**TASK REQUIREMENTS:** Determine how many lines in the records hold "ComicBookMovie", and give that number with nothing added.

(PROVIDED RECORDS begins)

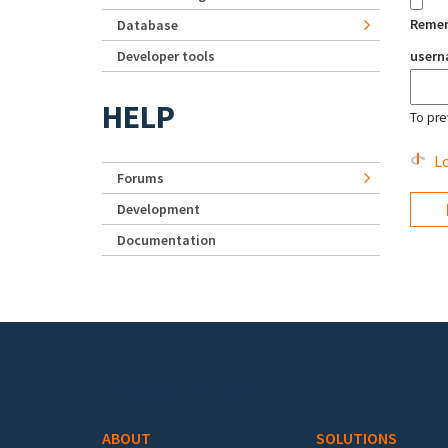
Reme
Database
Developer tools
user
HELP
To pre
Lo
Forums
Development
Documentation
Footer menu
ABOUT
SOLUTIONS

(PROVIDED RECORDS ends)
(PROVIDED RECORDS begins)

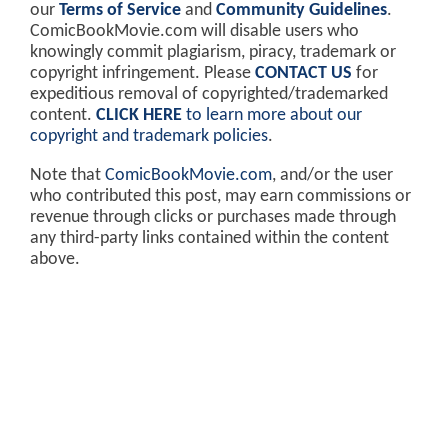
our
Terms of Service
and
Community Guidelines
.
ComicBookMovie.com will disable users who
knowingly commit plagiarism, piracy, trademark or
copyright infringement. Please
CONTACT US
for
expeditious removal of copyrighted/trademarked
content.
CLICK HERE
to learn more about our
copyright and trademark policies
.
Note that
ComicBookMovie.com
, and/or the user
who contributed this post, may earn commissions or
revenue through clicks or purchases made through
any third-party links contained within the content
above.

(PROVIDED RECORDS ends)

**RESPONSE TO THIS TASK:** 2